From google webmaster central you can download data for your website. You can create one excel file using downloaded data.
Here is an sample excel file with some sample data downloaded from google webmaster central. In this file there are 50 rows of data. Each row contains one Query field and one Clicks field. The Clicks field says how many visitors has clicked and visited the website by using the given Query.
import pandas as pd
my_data=pd.read_excel("kw1_short.xlsx")
print(my_data)
This will display all 50 records from the excel file. Now using this code we will develop further code.
Listing Queries ( rows ) based on searched string
We used search word 'HTML' and applied case insensitive search by using str.contains.
import pandas as pd
my_data=pd.read_excel("kw1_short.xlsx")
my_data=my_data[my_data.Query.str.contains('HTML',case=False)]
print(my_data)
Output is here
Query Clicks
6 marquee speed html 406
7 html calendar 387
8 html marquee speed 356
9 marquee html speed 341
10 calendar html code 326
12 html calendar code 289
18 calendar html 197
21 marquee behaviour in html 183
23 image button html 178
24 how to select multiple options from a drop dow... 172
29 html event calendar code generator 165
30 image button in html 164
32 html marquee behavior 127
38 paired tags in html 120
40 types of tags in html 117
Note that our DataFrame my_data now contains filtered rows from the main or full DataFrame based on presence of word HTML. This filtered DataFrame will be used in our further processing.

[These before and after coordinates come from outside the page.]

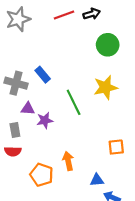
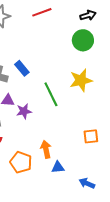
black arrow: (92, 14) -> (88, 15), moved
blue triangle: (97, 180) -> (58, 167), moved

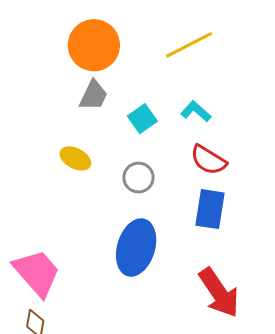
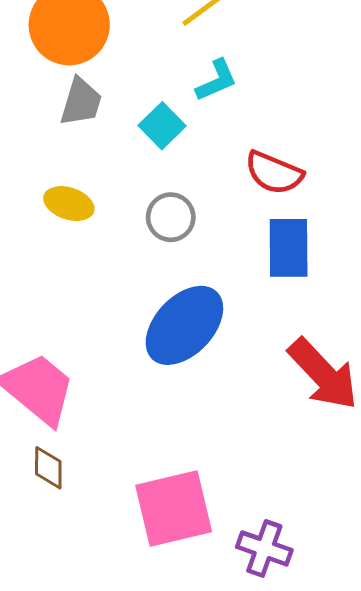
cyan L-shape: (196, 111) -> (217, 80), moved, turned 124
blue ellipse: (136, 248) -> (184, 325), turned 36

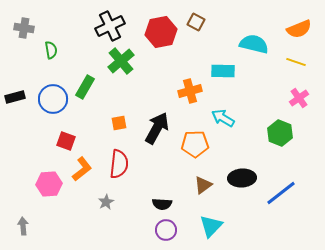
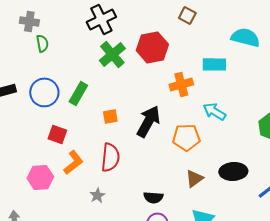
gray cross: (24, 28) -> (29, 21), moved
red hexagon: (161, 32) -> (152, 47), moved
green rectangle: (85, 87) -> (78, 93), moved

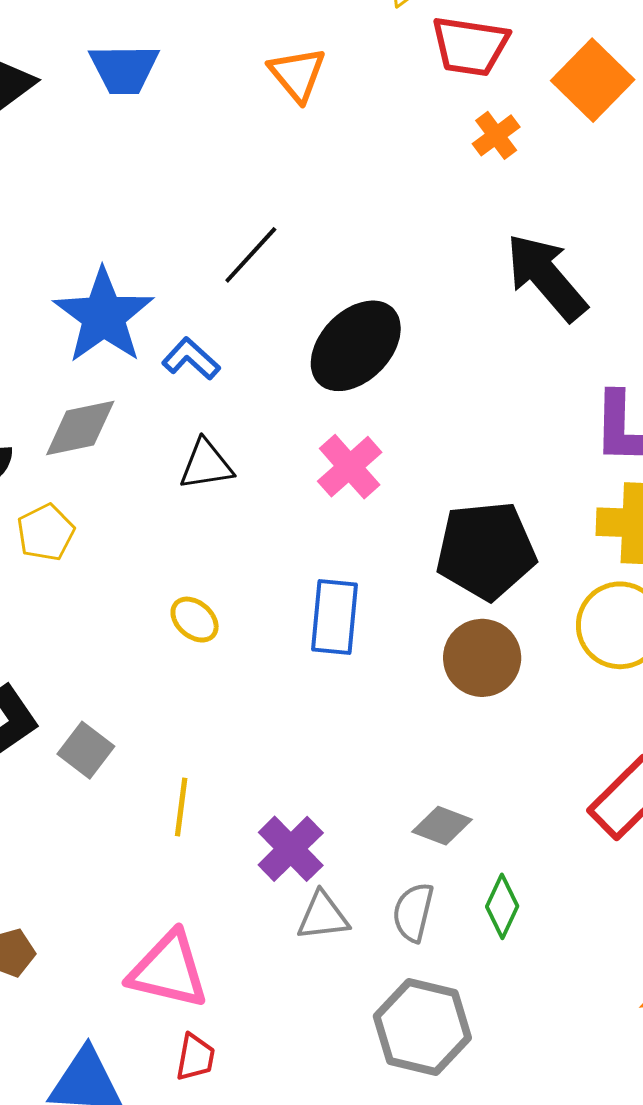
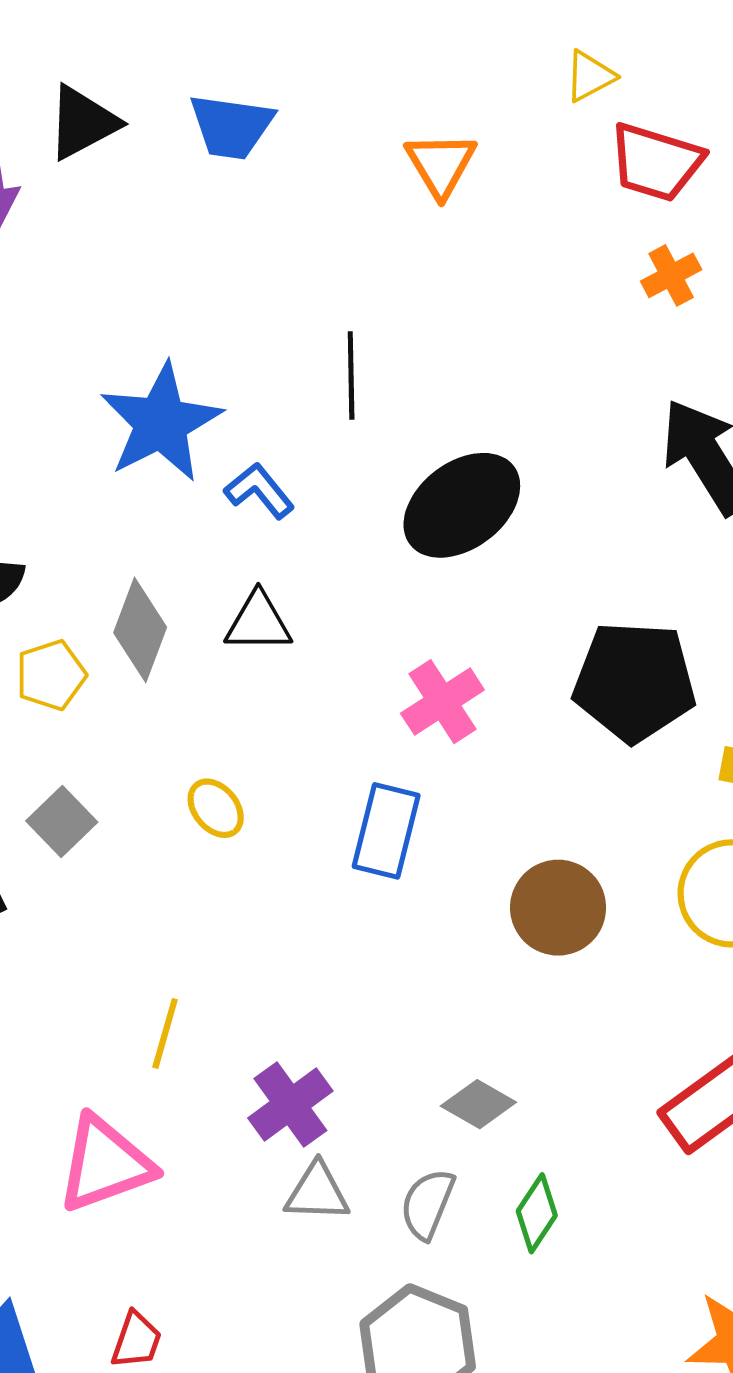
black line: (251, 255) -> (351, 376), turned -52
gray diamond: (80, 428) -> (140, 630), moved, turned -66
pink cross: (350, 467) -> (442, 702), moved
black pentagon: (486, 550) -> (635, 682), moved
gray square: (86, 750) -> (62, 822), moved
pink triangle: (169, 970) -> (105, 1164), moved, turned -42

After collecting the filtered rows we used count() to get the number of rows.
print(my_data.Query.count())
Output of count()
15
Find out total number of Clicks for the queries having the word HTML.
We will use sum() for this. Just add this code at the end of the above code.
print(my_data.Clicks.sum())
Ouptut
3528
Find out the query which has generated maximum number of Click having the word HTML
We will use max(). Note that by only using max() we will get the highest Click ( 406 ) but we want the row having the highest click. The 2nd line of code is used for this.
Here 406 is the maximum click and the 6th row with Query marquee speed html generated the highest Clicks.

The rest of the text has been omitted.